Home Uncategorized Buying Investment Property in Australia – What You Must Know About Tax, GST and Capitals Gains

Buying Investment Property in Australia – What You Must Know About Tax, GST and Capitals Gains


Investment properties are a great long-term investment. However, if you’re considering buying residential or commercial investment property you need to be up to speed on important tax, GST and capital gains rules.

That way, you know exactly where you can save money – and what you’re up for depending on your situation.

Tax rates if you don’t have an Australian Business Number (ABN)

If you buy a residential property you don’t need an ABN. However, if you ever purchase any goods or services for the property that cost more than $50, your supplier has to include an ABN on their invoice, or 48.5% of your payment will have to go to the tax office.

For example, if an electrician invoices you $500 to install some lights and there’s no ABN on the invoice, you pay him $257.50 and withhold $247.50 for the Tax Office.

If you own a commercial property, you definitely need an ABN, or the business renting your property has to withhold 48.5% of their rent for tax – and we don’t want that!

GST and commercial property rent

You usually only have to worry about GST when you buy a commercial property. If your:

  • gross rent, excluding GST, is more than $50,000 a year, you need to be registered for GST.
  • gross rent is less than $50,000 you can voluntarily register for GST.

And if you are registered for GST you:

  • must include it in the rent you charge
  • can claim GST credits for any rental expenses
  • need a tax invoice to claim the GST credits on any purchases you make
  • must give your business tenant a tax invoice so that they can claim the GST in the rent.

GST and your renter

If your renter is registered for GST and they use the premises solely for business:

  • the amount of rent will include GST
  • you can claim GST credits.

If your renter is not registered for GST or the rent is partly for private use:

  • GST is based on the market value not the amount they pay you.

For example, say you rent office space to someone who’s not registered for GST and they pay you $220 per week, but the market value rent is $440 per week. You’ll still need to account for $40 GST so you can claim GST credits.

Are you earning additional income from the property?

On top of rent, there are other potential income streams to remember, such as:

  • profit generated from the use of the rental property.
  • bond money if you entitled to keep any
  • insurance payouts for things like such as compensation for lost rent

Claiming on property expenses

At the other end of the scale, there are the inevitable expenses such as:

  • maintenance costs
  • body corporate fees and charges.

What you might be able to claim expenses for

In addition, there are things you might be able to claim for over a number of years including:

  • borrowing expenses
  • amounts for decline in value of depreciating assets
  • a capital works deduction for the cost of capital improvements
  • capital repairs once the cost has been charged to the appropriate fund.

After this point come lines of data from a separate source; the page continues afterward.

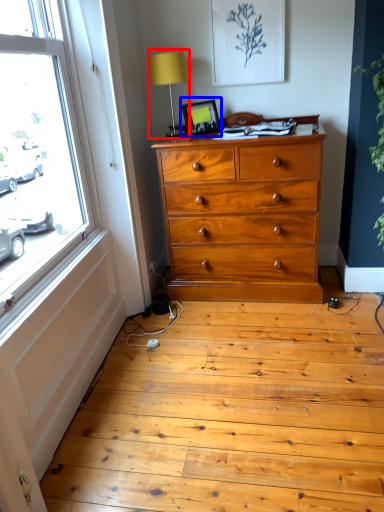 Question: Which point is closer to the camera, table lamp (highlighted by a red box) or picture frame (highlighted by a blue box)?

Choices:
 (A) table lamp
 (B) picture frame

Answer: (A) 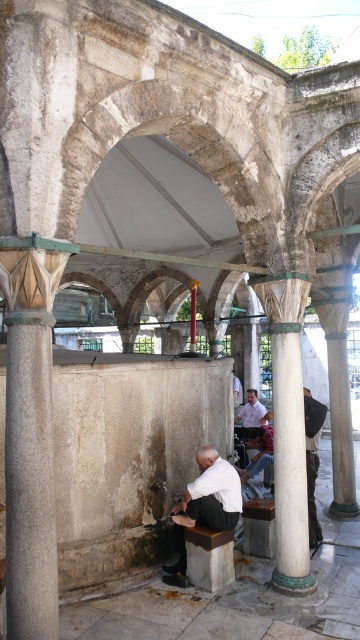 Question: Does white matte shirt at center appear on the left side of light brown leather jacket at center?

Choices:
 (A) yes
 (B) no

Answer: (A)

Question: Which object is closer to the camera taking this photo?

Choices:
 (A) white marble column at center
 (B) light brown leather jacket at center
 (C) white matte shirt at center

Answer: (A)

Question: Among these objects, which one is nearest to the camera?

Choices:
 (A) white marble column at center
 (B) white matte shirt at center
 (C) light brown leather jacket at center

Answer: (A)

Question: Does white marble column at center appear on the right side of light brown leather jacket at center?

Choices:
 (A) yes
 (B) no

Answer: (B)

Question: Which point appears closest to the camera in this image?

Choices:
 (A) (246, 426)
 (B) (306, 294)
 (C) (181, 497)

Answer: (B)

Question: Can you confirm if white marble column at center is bigger than light brown leather jacket at center?

Choices:
 (A) no
 (B) yes

Answer: (B) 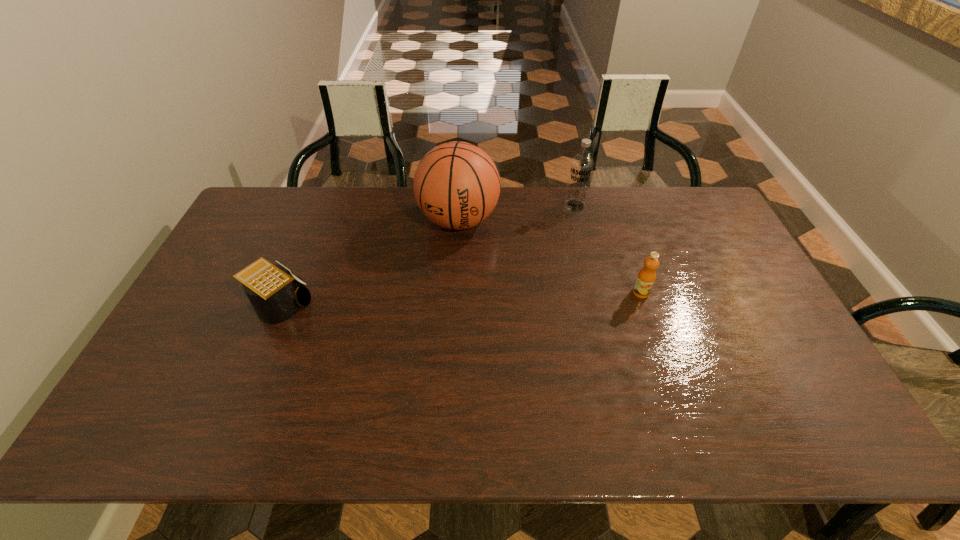 Find the location of a particular element. The image size is (960, 540). vacant space on the desktop that is between the calculator and the rightmost object and is positioned on the surface of the basketball near the brand logo is located at coordinates (439, 300).

Image resolution: width=960 pixels, height=540 pixels. Find the location of `free space on the desktop that is between the shortest object and the orange juice and is positioned on the front label of the second object from right to left`. free space on the desktop that is between the shortest object and the orange juice and is positioned on the front label of the second object from right to left is located at coordinates (498, 298). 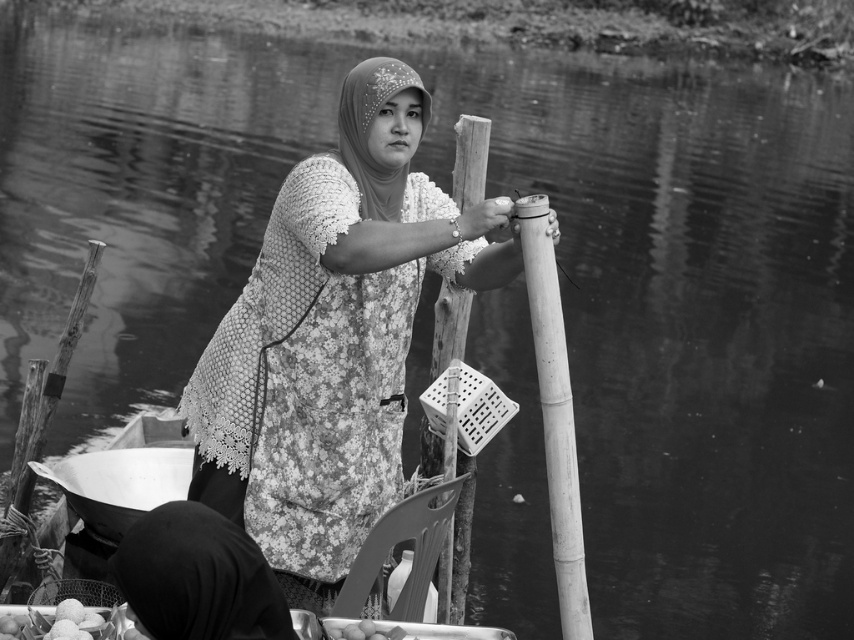 You are a photographer observing the scene. You notice the black lace dress at lower center and the smooth bamboo pole at center. Which object is positioned to the right side of the other?

The smooth bamboo pole at center is to the right of the black lace dress at lower center. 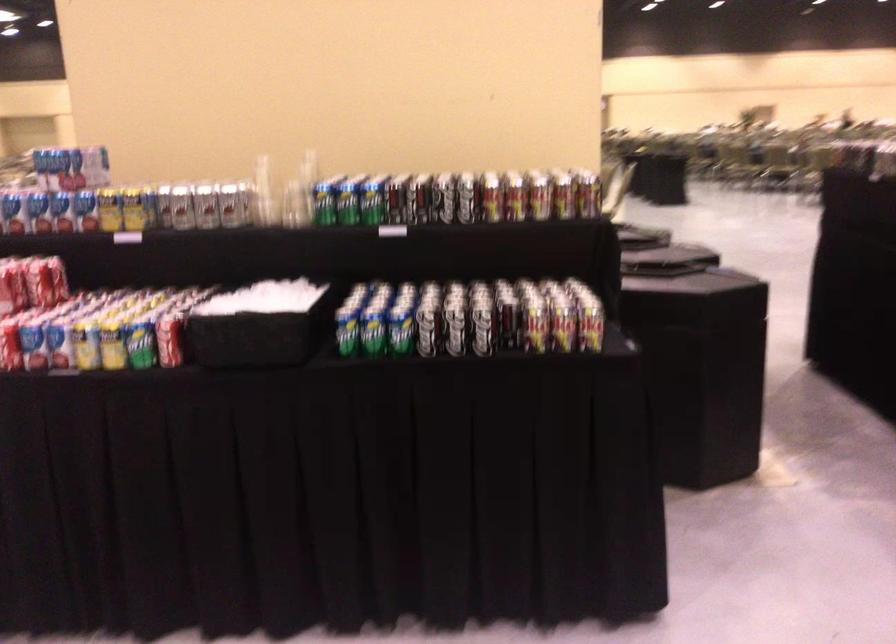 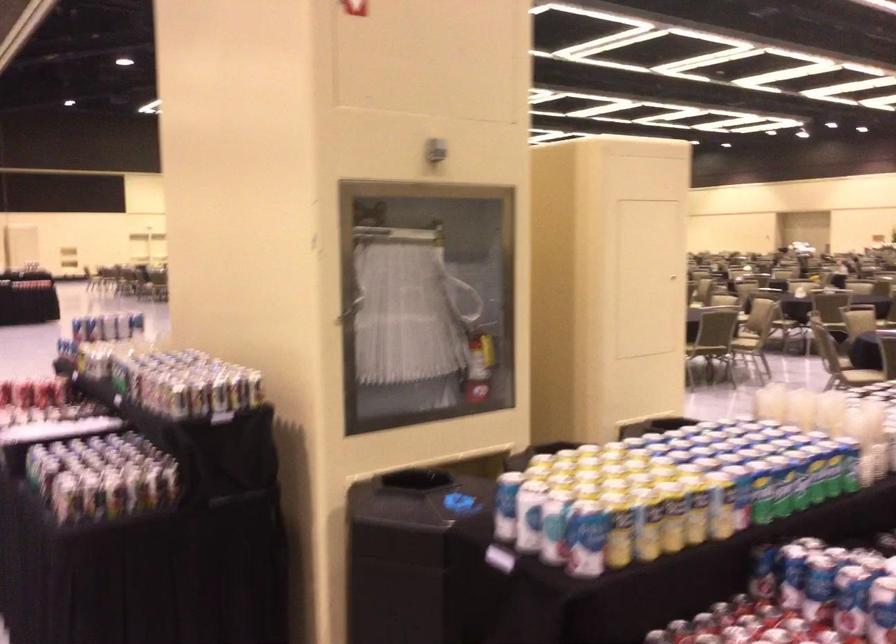 In the second image, find the point that corresponds to point 576,84 in the first image.

(349, 310) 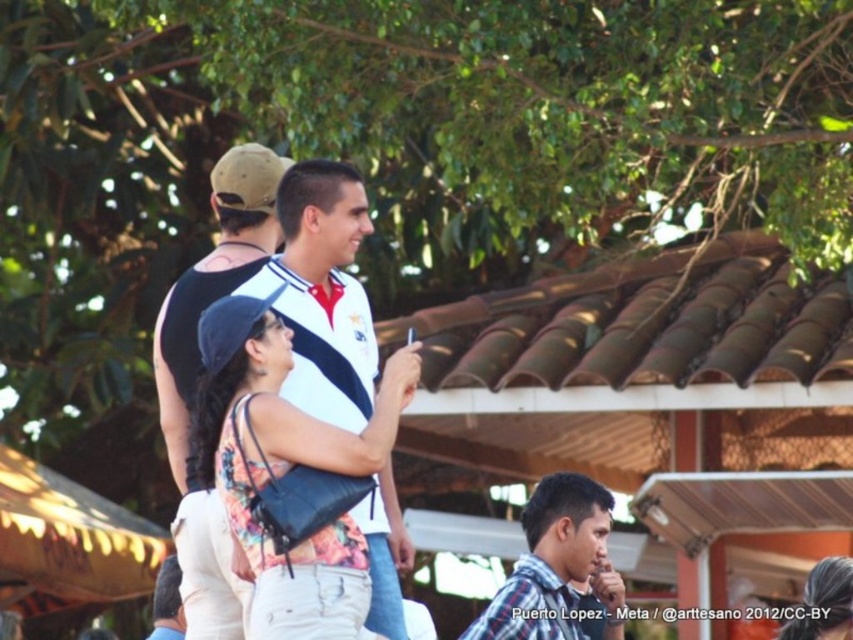 Question: Can you confirm if floral fabric top at center is smaller than black matte tank top at center?

Choices:
 (A) no
 (B) yes

Answer: (B)

Question: Which point is farther to the camera?

Choices:
 (A) (349, 448)
 (B) (613, 593)

Answer: (B)

Question: Which object is closer to the camera taking this photo?

Choices:
 (A) floral fabric top at center
 (B) plaid cotton shirt at center

Answer: (A)

Question: Is floral fabric top at center above black matte tank top at center?

Choices:
 (A) no
 (B) yes

Answer: (A)

Question: Which point is farther from the camera taking this photo?

Choices:
 (A) (262, 428)
 (B) (534, 620)
 (C) (169, 332)

Answer: (B)

Question: Is black matte tank top at center in front of plaid cotton shirt at center?

Choices:
 (A) no
 (B) yes

Answer: (B) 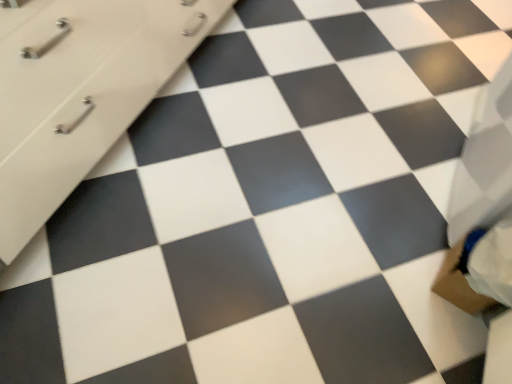 This screenshot has width=512, height=384. What do you see at coordinates (79, 92) in the screenshot?
I see `matte white chest of drawers at upper left` at bounding box center [79, 92].

You are a GUI agent. You are given a task and a screenshot of the screen. Output one action in this format:
    pyautogui.click(x=<x>, y=<y>)
    Task: Click on the matte white chest of drawers at upper left
    
    Given the screenshot: What is the action you would take?
    pyautogui.click(x=79, y=92)

Find the location of `matte white chest of drawers at upper left`. matte white chest of drawers at upper left is located at coordinates (79, 92). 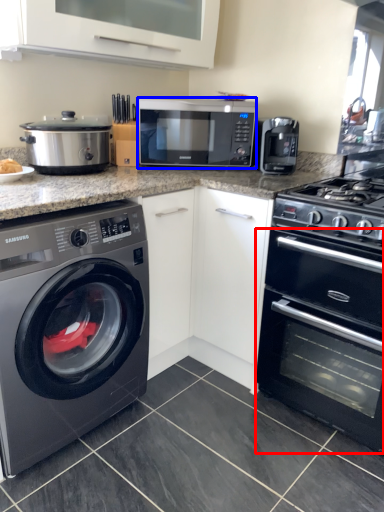 Question: Which point is closer to the camera, oven (highlighted by a red box) or microwave oven (highlighted by a blue box)?

Choices:
 (A) oven
 (B) microwave oven

Answer: (A) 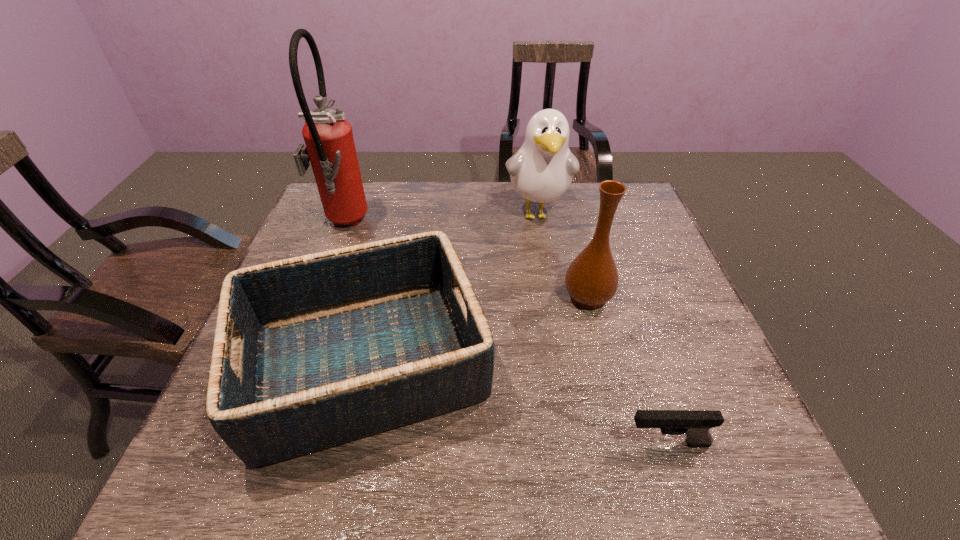 Locate an element on the screen. The height and width of the screenshot is (540, 960). vacant space that is in between the basket and the pistol is located at coordinates (516, 403).

Locate an element on the screen. Image resolution: width=960 pixels, height=540 pixels. unoccupied area between the pistol and the vase is located at coordinates (627, 370).

This screenshot has height=540, width=960. I want to click on vacant area that lies between the vase and the shortest object, so click(x=627, y=370).

I want to click on free space between the gull and the pistol, so click(x=602, y=328).

Find the location of a particular element. This screenshot has height=540, width=960. free space between the fire extinguisher and the vase is located at coordinates (465, 261).

Find the location of a particular element. empty space that is in between the vase and the gull is located at coordinates (563, 255).

In order to click on the fourth closest object to the tallest object in this screenshot , I will do `click(695, 424)`.

Identify the location of the second closest object to the pistol. The width and height of the screenshot is (960, 540). click(591, 280).

This screenshot has height=540, width=960. Find the location of `vacant region that satisfies the following two spatial constraints: 1. at the nozzle of the fire extinguisher; 2. on the left side of the vase`. vacant region that satisfies the following two spatial constraints: 1. at the nozzle of the fire extinguisher; 2. on the left side of the vase is located at coordinates (315, 298).

Identify the location of free space in the image that satisfies the following two spatial constraints: 1. at the nozzle of the vase; 2. on the right side of the tallest object. (315, 298). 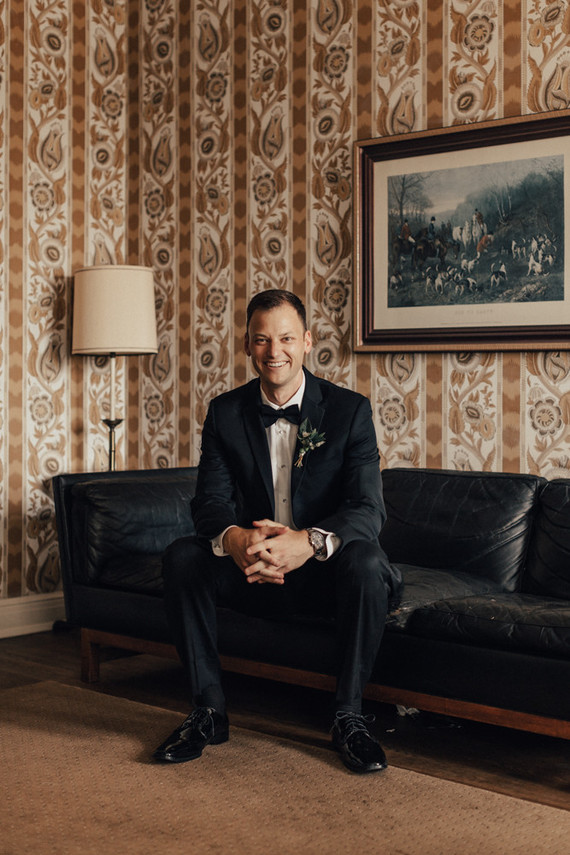 You are a GUI agent. You are given a task and a screenshot of the screen. Output one action in this format:
    pyautogui.click(x=<x>, y=<y>)
    Task: Click on the picture
    This screenshot has width=570, height=855.
    Given the screenshot: What is the action you would take?
    pyautogui.click(x=456, y=286) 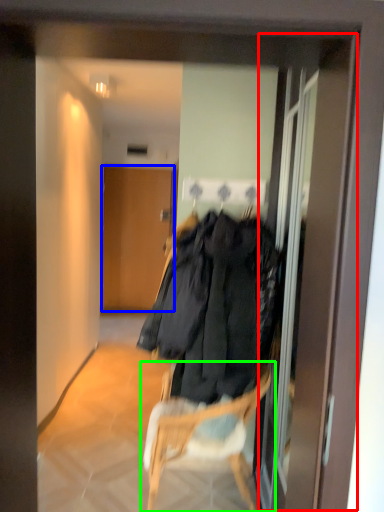 Question: Considering the real-world distances, which object is closest to screen door (highlighted by a red box)? door (highlighted by a blue box) or chair (highlighted by a green box).

Choices:
 (A) door
 (B) chair

Answer: (B) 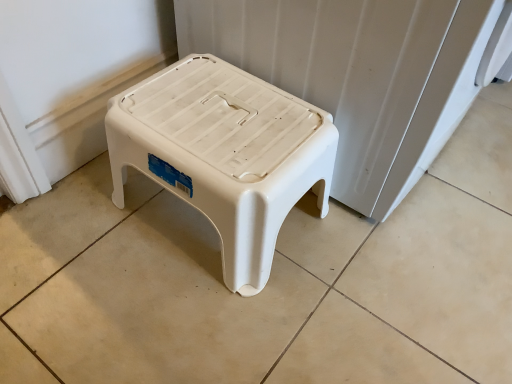 Where is `free spot to the right of white plastic stool at center`? The image size is (512, 384). free spot to the right of white plastic stool at center is located at coordinates (375, 267). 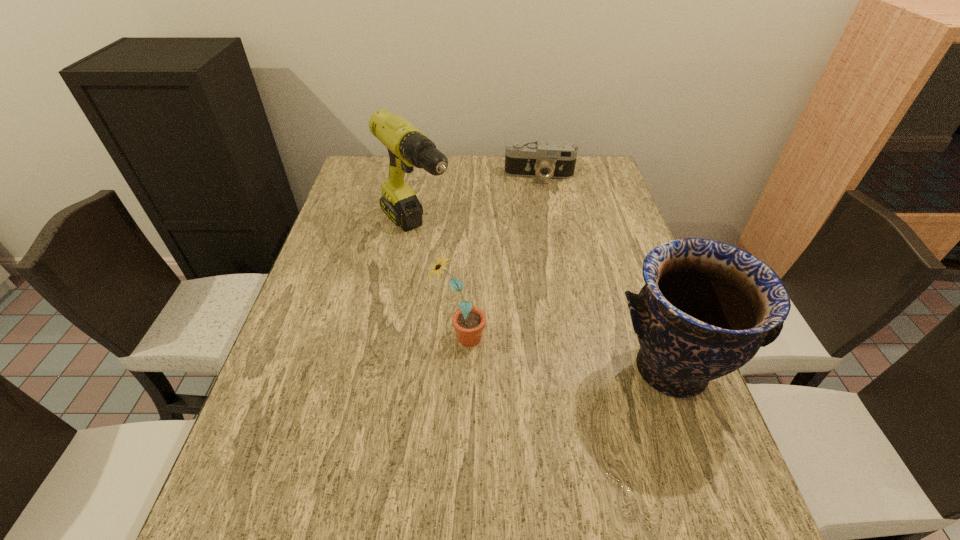 Where is `sunflower`? The image size is (960, 540). sunflower is located at coordinates (468, 321).

You are a GUI agent. You are given a task and a screenshot of the screen. Output one action in this format:
    pyautogui.click(x=<x>, y=<y>)
    Task: Click on the pottery
    
    Given the screenshot: What is the action you would take?
    pyautogui.click(x=707, y=307)

The width and height of the screenshot is (960, 540). In order to click on the second farthest object in this screenshot , I will do `click(407, 146)`.

Find the location of a particular element. The width and height of the screenshot is (960, 540). drill is located at coordinates (407, 146).

Locate an element on the screen. the farthest object is located at coordinates (553, 159).

Where is `camera`? The width and height of the screenshot is (960, 540). camera is located at coordinates (553, 159).

Identify the location of vacant space located on the flower of the sunflower. This screenshot has width=960, height=540. (530, 338).

Locate an element on the screen. The image size is (960, 540). free location located on the front handle of the pottery is located at coordinates (704, 462).

At what (x,y) coordinates should I click in order to perform the action: click on vacant space located 0.370m on the handle side of the tallest object. Please return your answer as a coordinate pair (x, y). Image resolution: width=960 pixels, height=540 pixels. Looking at the image, I should click on (523, 345).

Image resolution: width=960 pixels, height=540 pixels. I want to click on vacant space located 0.110m on the handle side of the tallest object, so click(x=459, y=280).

What you can’t claim expenses for

Make sure you don’t include:

  • time rented below commercial value. For example, if you let your daughter run her business out of there at no cost until she gets on her feet, you can’t claim deductions for this period.
  • levies paid to a special fund for particular capital expenditure.
  • special contributions for major capital expenses to be paid out of the general purpose sinking fund.
  • costs of buying and selling the property (see capital gains below)

More than one owner

If you own your property with someone else then rental income and expenses must be attributed to each co-owner according to your legal interest in the property regardless of any other agreement you might have.

Capital gains tax on rental property

Capital gains tax is the tax you pay on any gain made on an income-producing asset eg investment properties. Depending on when you bought your rental property, capital gains tax might apply when you sell it.

Some of your expenses can reduce your capital gains tax. However, there are some expenses – like the costs of buying or selling the property – you can’t claim as deductions.

And if the property is owned by more than one person, each of you may have to pay capital gains tax based on your legal interest in the property.

Keep records of everything

You need to keep records of all your income and expenses relating to your rental property. And hold on to them for five years after you sell it.

For capital gains tax purposes, you must have records stating whether you:

  • bought the property
  • inherited it
  • received it in a divorce settlement or as a gift
  • make improvements to property.

Note: The information within this text and any reference to Australian taxation issues are intended as a guide only. You should seek accounting and tax advice based on your personal situation.